NREL researchers develop analytical procedure to enable ethanol biorefineries to better understand what fraction of their ethanol is derived from starch versus cellulose
Type of post: NEWS IN BRIEF.
NREL researchers developed a simple and highly selective analytical procedure for the determination of cellulosic glucan content in samples that contain both cellulose and starch. This method eliminates the unacceptably large compounding errors of current two-measurement methods.
Press release: “NREL Develops New Method to Better Understand Ethanol Production”, 05/02/2021.
Article: Sluiter, J.B., Michel, K.P., Addison, B. et al. Direct determination of cellulosic glucan content in starch-containing samples. Cellulose (2021). https://doi.org/10.1007/s10570-020-03652-2.
Figure 1. An NREL researcher observes enzymes breaking down cellulose into glucose (credits: Pat Corkery / NREL)
The U.S. Department of Energy Bioenergy Technologies Office funded researchers at the National Renewable Energy Laboratory (NREL) and collaborated with the U.S. Environmental Protection Agency and the National Institute of Standards and Technology to address a significant challenge facing the ethanol industry. It is difficult to precisely and accurately quantify the amount of starch-derived versus cellulose-derived glucose used in ethanol production.
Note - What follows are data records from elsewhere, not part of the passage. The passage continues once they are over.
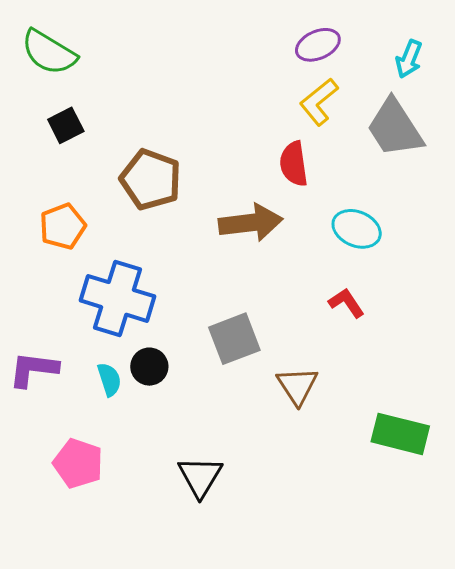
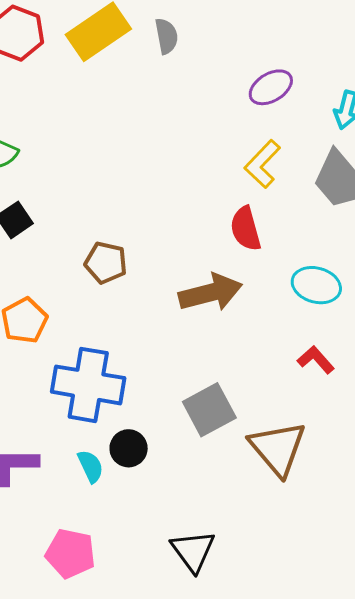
purple ellipse: (318, 45) -> (271, 87), moved
brown pentagon: (151, 180) -> (106, 263), size x0.7
brown triangle: (297, 386) -> (278, 448), size x1.4

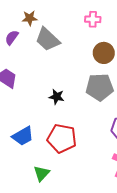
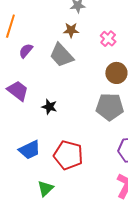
brown star: (30, 18) -> (71, 30), moved
pink cross: (93, 19) -> (108, 39), turned 35
black star: (57, 97) -> (49, 107), moved

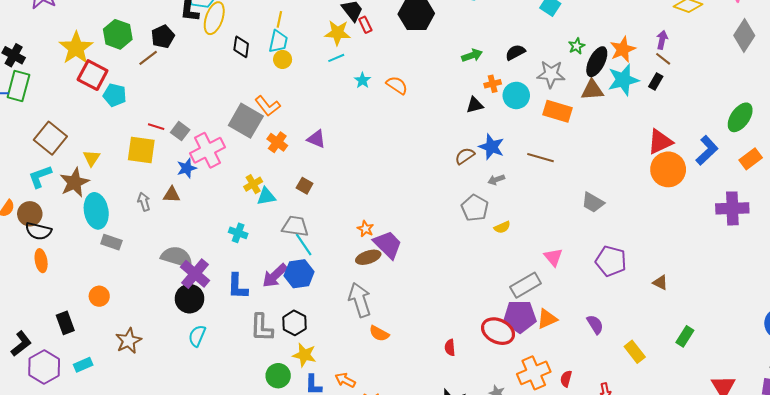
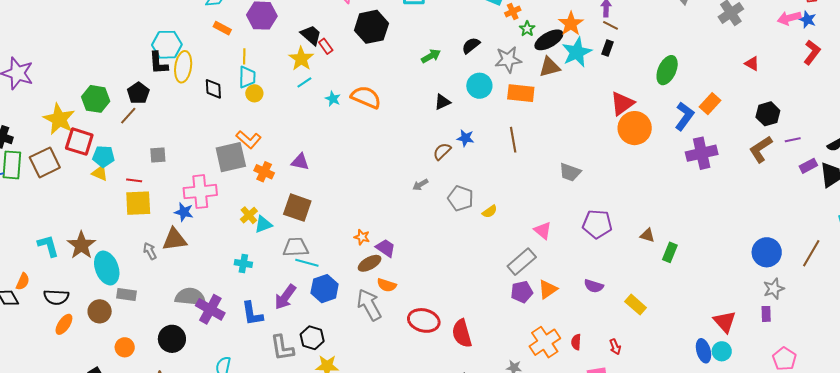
yellow star: (338, 33) -> (301, 59), turned -30
black ellipse: (597, 62) -> (549, 40), turned 44
orange cross: (493, 84) -> (513, 12), moved
orange semicircle: (397, 85) -> (366, 97), size x1.4
green ellipse: (740, 117) -> (667, 70), moved
gray square: (246, 121) -> (231, 157), turned -32
red line: (156, 127) -> (134, 180), moved
gray square: (180, 131) -> (158, 155), moved, turned -30
brown square: (50, 138) -> (45, 162), moved, turned 36
blue star: (492, 147) -> (465, 138), size x0.7
pink cross: (208, 150) -> (200, 192), turned 32
blue L-shape: (707, 150) -> (684, 116), moved
yellow triangle: (91, 158) -> (100, 173), moved, turned -30
brown line: (540, 158) -> (513, 140), turned 75
blue star: (187, 168) -> (184, 212), turned -30
cyan L-shape: (40, 176) -> (48, 246), turned 105
gray arrow: (496, 180) -> (420, 185), moved
brown square: (305, 186) -> (297, 208), size x1.8
brown triangle: (172, 195) -> (174, 240), size x1.5
brown circle: (30, 214) -> (100, 311), moved
cyan line: (304, 245) -> (307, 263), turned -30
purple trapezoid: (388, 245) -> (386, 248), size x0.7
orange ellipse: (41, 261) -> (64, 324), turned 55
blue hexagon: (299, 274) -> (325, 289), moved
black circle: (189, 299) -> (172, 339), moved
purple pentagon: (520, 316) -> (522, 292), size x0.7
purple semicircle: (595, 324) -> (594, 286), turned 150
red ellipse: (498, 331) -> (424, 320), moved
orange semicircle: (379, 333) -> (387, 285), moved
green rectangle: (685, 336) -> (670, 252), moved
red semicircle: (450, 348) -> (462, 333), size x1.8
A new method resulting from this research will enable ethanol biorefineries to better understand what fraction of their ethanol is derived from starch versus cellulose, to best maximize financial returns through advanced renewable credits and enhanced yield.
Researchers developed a simple yet highly selective process to determine cellulosic glucan content. This method, which includes the removal of starch prior to quantifying the cellulosic content, eliminates the errors inherent in the methods in use today. This selectivity for cellulosic glucan was validated with several analytical techniques including: liquid chromatography coupled with mass spectrometry, Raman spectroscopy and nuclear magnetic resonance.